Monday, December 9, 2013

Phthor by Piers Anthony

In my teens I read lots of Piers Anthony, largely because of all the sex.  Earlier this year I reread Chthon, and thought it an OK adventure story about a guy imprisoned in a mine and having to go on a long underground trek and fight weird creatures.  Last week I reread the sequel to Chthon, 1975's Phthor.

Phthor is the story of Arlo, a young man living alone with his parents in the tunnels and caverns of Chthon.  This subterranean world is inhabited by many dangerous creatures, but Arlo is in psychic rapport with the god of Chthon (a sort of "mineral" entity, hostile to all life) which can control all the monsters and protect Arlo; Arlo, it seems, is the "chosen one" of the god of Chthon.

As the novel opens Arlo is 16, and meets, for the first time, another young person, a girl who calls herself Ex.  Apparently, she has escaped from the prison section of Chthon. (Interstellar human civilization has abandoned the death penalty and sentences the worst criminals to life imprisonment in the caves of Chthon.) Arlo is fascinated by Ex, and rescues her from various dangers.  She is also the cause of a rift that develops between Arlo and the god Chthon - she is, in fact, a sort of advanced scout for an all-female commando team from the planet Minion that is about to land on Chthon and try to destroy the god - the mineral sentience, it turns out, will soon have the power to kill all life in the galaxy.

Anthony includes in Phthor some of the sexual/erotic elements that have made his work controversial.  He concocts situations in which sadism, masochism, incest, and sex involving minors is "natural" for some of the characters.  The women of the planet Minion, for example, are emotionally telepathic, but perceive emotions in reverse, so that if someone hates them, they perceive it as love and enjoy it, while if someone were to love them, they would feel pain.  These women are almost indestructible, and so can safely enjoy being beaten.

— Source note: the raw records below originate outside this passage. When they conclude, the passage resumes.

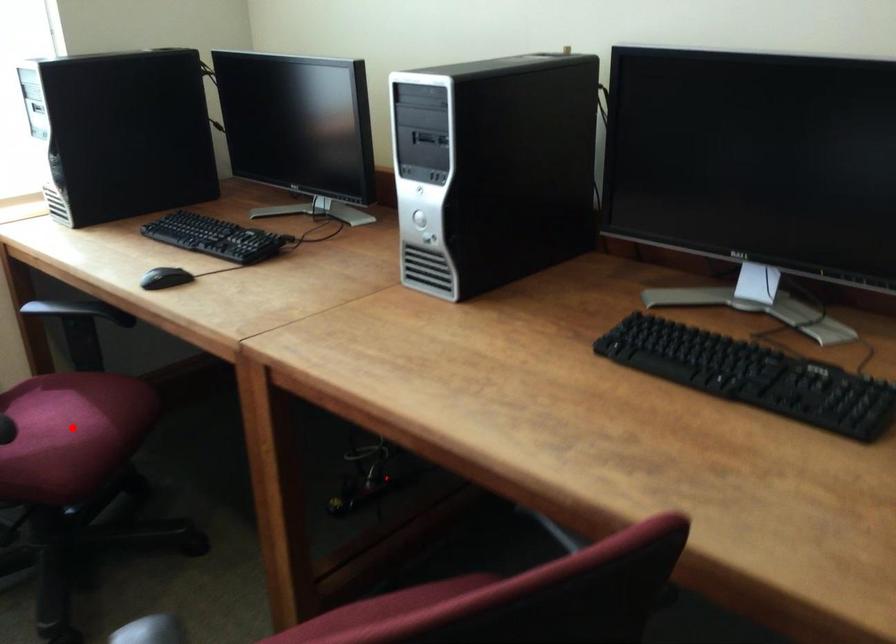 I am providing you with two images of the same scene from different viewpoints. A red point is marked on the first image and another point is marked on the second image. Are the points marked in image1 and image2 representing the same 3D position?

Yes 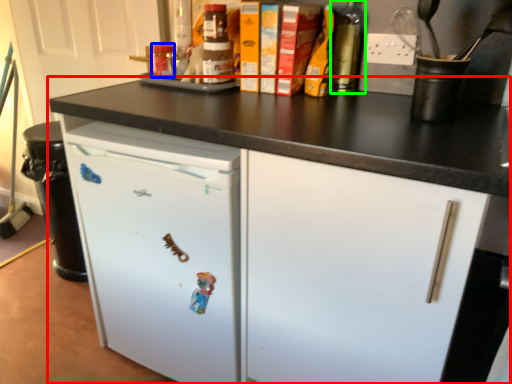 Question: Which object is positioned farthest from cabinetry (highlighted by a red box)? Select from bottle (highlighted by a blue box) and bottle (highlighted by a green box).

Choices:
 (A) bottle
 (B) bottle

Answer: (A) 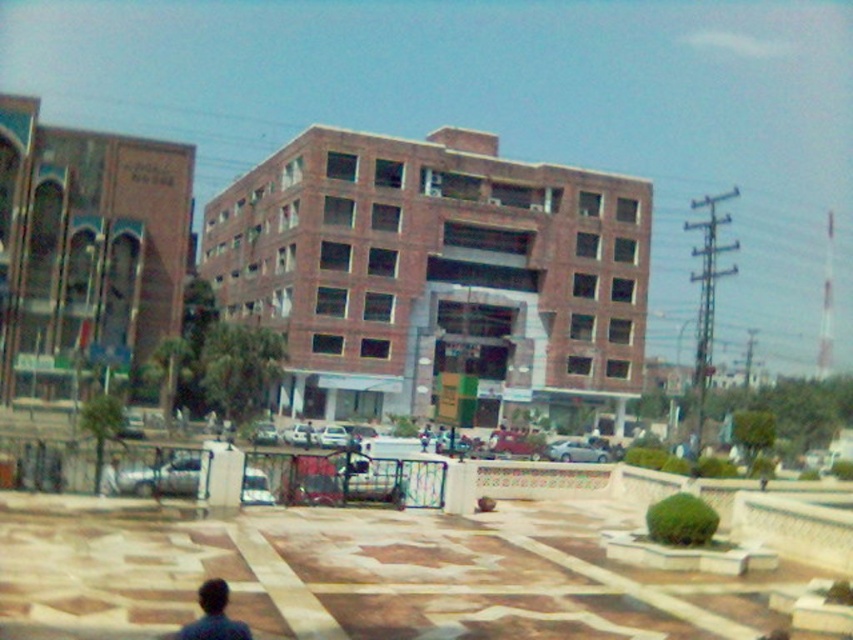 You are a city planner assessing the space in front of the brick building at center and the dark blue fabric at lower left. Which object occupies more horizontal space in the image?

The brick building at center has a greater width than the dark blue fabric at lower left, so it occupies more horizontal space.

You are standing at the center of the plaza in front of the brick building. You see a point marked at coordinates point (434, 275). Based on the scene, where is this point located?

The point (434, 275) is on the brick building at center.

From the picture: You are a city planner evaluating the space in front of the brick building at center and dark blue fabric at lower left. Which object takes up more space in the scene?

The brick building at center is larger in size than the dark blue fabric at lower left, so it takes up more space in the scene. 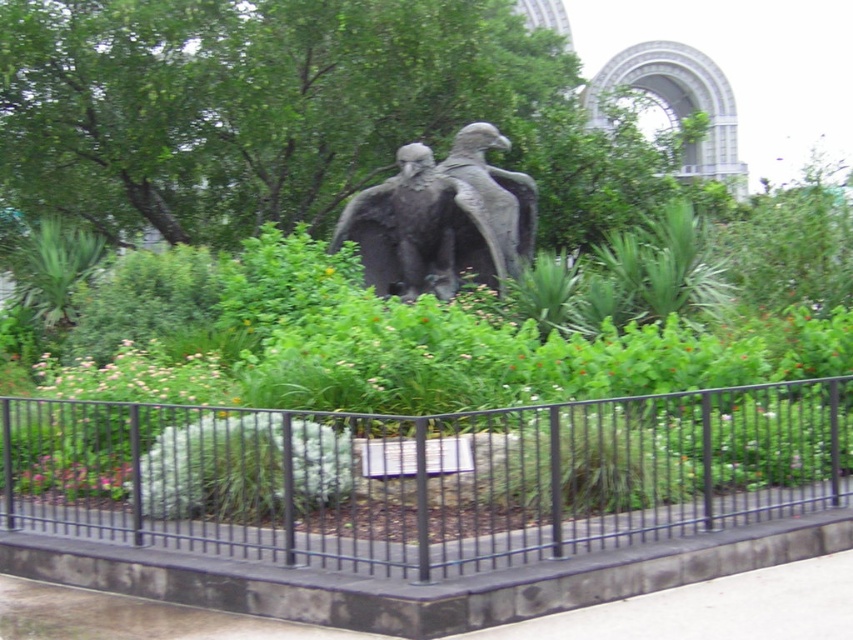 Which is more to the right, green leafy tree at center or gray stone eagle at center?

gray stone eagle at center

Is green leafy tree at center shorter than gray stone eagle at center?

Yes, green leafy tree at center is shorter than gray stone eagle at center.

Is point (492, 120) positioned in front of point (480, 154)?

No, (492, 120) is behind (480, 154).

You are a GUI agent. You are given a task and a screenshot of the screen. Output one action in this format:
    pyautogui.click(x=<x>, y=<y>)
    Task: Click on the green leafy tree at center
    
    Given the screenshot: What is the action you would take?
    pyautogui.click(x=245, y=102)

Can you confirm if gray concrete pavement at center is wider than bronze eagle at center?

Incorrect, gray concrete pavement at center's width does not surpass bronze eagle at center's.

Who is more forward, (795,584) or (505,180)?

Point (795,584) is more forward.

I want to click on gray concrete pavement at center, so click(712, 609).

Does bronze eagle at center have a smaller size compared to gray stone eagle at center?

No.

Who is more distant from viewer, (503,172) or (467,236)?

Positioned behind is point (503,172).

You are a GUI agent. You are given a task and a screenshot of the screen. Output one action in this format:
    pyautogui.click(x=<x>, y=<y>)
    Task: Click on the bronze eagle at center
    This screenshot has height=640, width=853.
    Given the screenshot: What is the action you would take?
    pyautogui.click(x=442, y=220)

The image size is (853, 640). I want to click on bronze eagle at center, so click(442, 220). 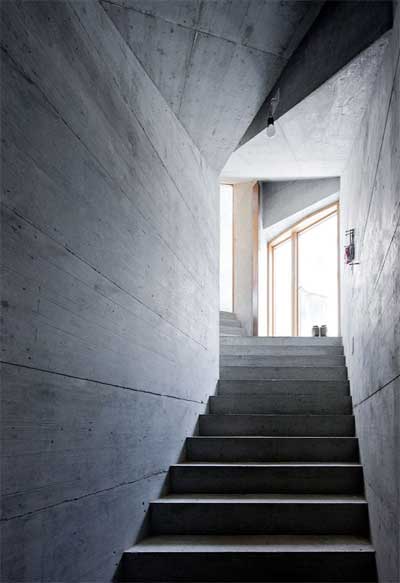 At what (x,y) coordinates should I click in order to perform the action: click on wall on right. Please return your answer as a coordinate pair (x, y). The height and width of the screenshot is (583, 400). Looking at the image, I should click on (372, 314). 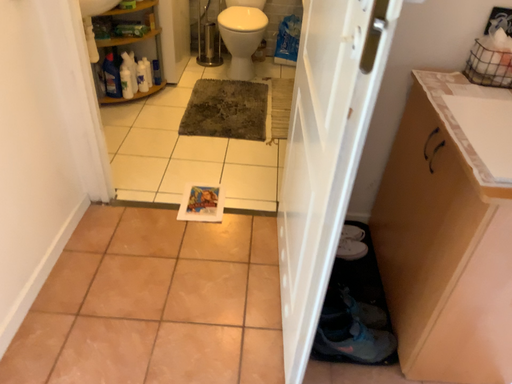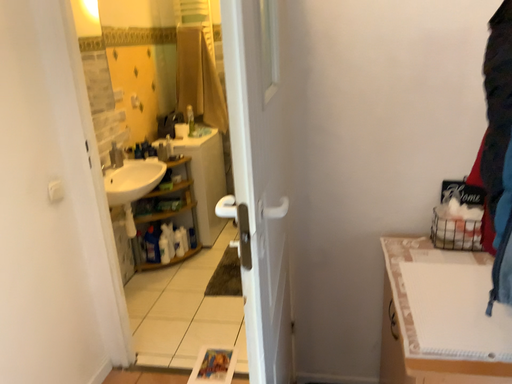 Question: How did the camera likely rotate when shooting the video?

Choices:
 (A) rotated downward
 (B) rotated upward

Answer: (B)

A woman of Minion lives for centuries, always looking young and beautiful (of course), and when her husband dies, usually at around fifty, she takes her son as her next husband.   

To what extent Anthony includes this sort of thing in his book to explore a bizarre alien society, to shock the bourgeois attitudes of the reader, and/or to appeal to people with unconventional sexual appetites, I cannot say.  Anthony presents the incestuous desires of many of the book's characters as a direct challenge to traditional mores; Arlo, who has never left Chthon's caverns, learned to read from a compendium of pre-space age Earth literature, and we are reminded more than once of the incest taboos he learned from this compendium.  Most of the human characters in the book are forced to choose whether to violate or honor these taboos.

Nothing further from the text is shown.